If you change pads or rotors on 1 side, you should also change the other side.
I have heard mixed opinions on whether the same holds for a caliper assembly. Theoretically, if the housing is stiffer or more flexible on the new caliper, they could behave differently under moderate to high pressure, and create some pulling on the stiffer side. In reality, most overseas/aftermarket suppliers these days use high-end optical 3D scanners to rip off the original supplier's design, to create an identical cast & machined part.

For this particular issue, if you know that the 1 caliper was locked up, there is likely some corrosion, or other buildup that simply needs to be cleaned. Consider a rebuild kit for the offending caliper. If you don't feel like doing that sort of work, and the calipers aren't that expensive, changing just the 1 is probably fine. If they are pretty cheap, and you want to be sure, change them both.
 






I'd just change the one caliper. Use the same piston type as you have now (if they're phenolic, replace with phenolic)
 






So new fluid, pads, rotors, and slide pins.
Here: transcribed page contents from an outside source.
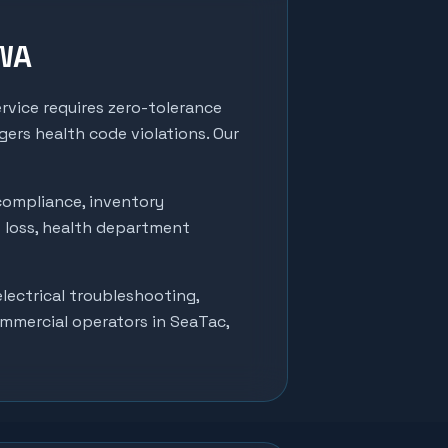
 WA
rvice requires zero-tolerance
ers health code violations. Our
compliance, inventory
t loss, health department
lectrical troubleshooting,
ommercial operators in
SeaTac
,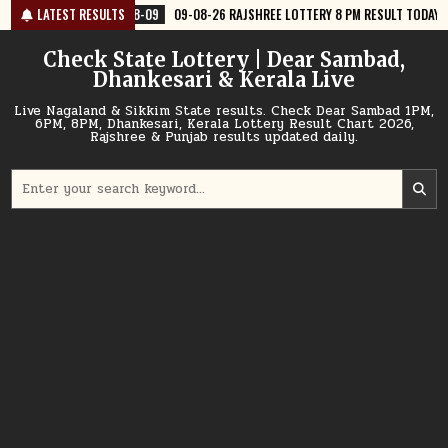
Skip
8-09
LATEST RESULTS
09-08-26 RAJSHREE LOTTERY 8 PM RESULT TODAY
2026-08-09
to
content
Check State Lottery | Dear Sambad,
Dhankesari & Kerala Live
Live Nagaland & Sikkim State results. Check Dear Sambad 1PM,
6PM, 8PM, Dhankesari, Kerala Lottery Result Chart 2026,
Rajshree & Punjab results updated daily.
Search
for:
I cleaned out the brackets well and lubed the new pins with high temp grease.

I don't want to get ones with phenolic pistons.
Unless there's another caliper that fits, you don't have a choice. Appears OEM calipers have phenolic pistons.

Regardless, your new pads probably wouldn't fit, phenolic and steel piston bores and pad clips are different sizes.

http://www.rockauto.com/en/catalog/ford,2006,explorer,4.6l+v8,1432151,brake/wheel+hub,caliper,1704?a=Referer+www.google.com+URL+/
 






Lots of good input here, but it really all depends on what kind of spendable cash you have. Reman calipers shouldn't really be that expensive, especially if you just get genuine OEM replacement calipers. Considering the time it will take and bleeding, you should be done in no time. Me? I'd just replace both with OEM style and not have to worry about it again for at least 4 years or so!

Just my two cents.
 






Always do BOTH wheels per axle. You WILL need calipers all the way around and choose Phenolic pistons as factory specs. Bleed the green brake fluid out also and replace it with fresh fluid. I discovered this during a panic stop situation where it would NOT stop. I had to replace all 4 stuck calipers. Truck stopped fine tooling around town, then almost died/crashed when I REALLY had to use the brakes...
 






There is a TSB on dragging calipers for these trucks. Replace all 4 if you haven't already. Remans are fine, use phenolic if you wanna keep them quiet!